BEGIN Collected data
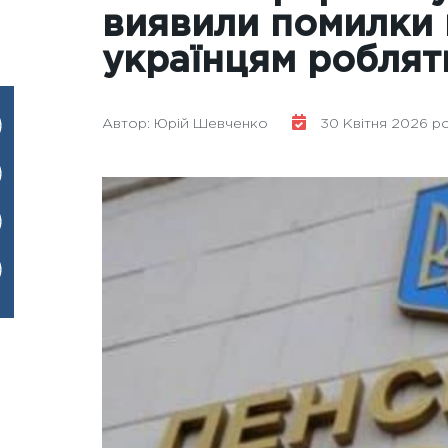
виявили помилки п
українцям роблят
Автор: Юрій Шевченко
30 Квітня 2026 ро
END Collected data
▶ _Problem statement_: Give back, unchanged, the line that holds "українцям роблят" along with all lines after it through the last line above.

▶ _Result of this task_:
українцям роблят
Автор: Юрій Шевченко
30 Квітня 2026 ро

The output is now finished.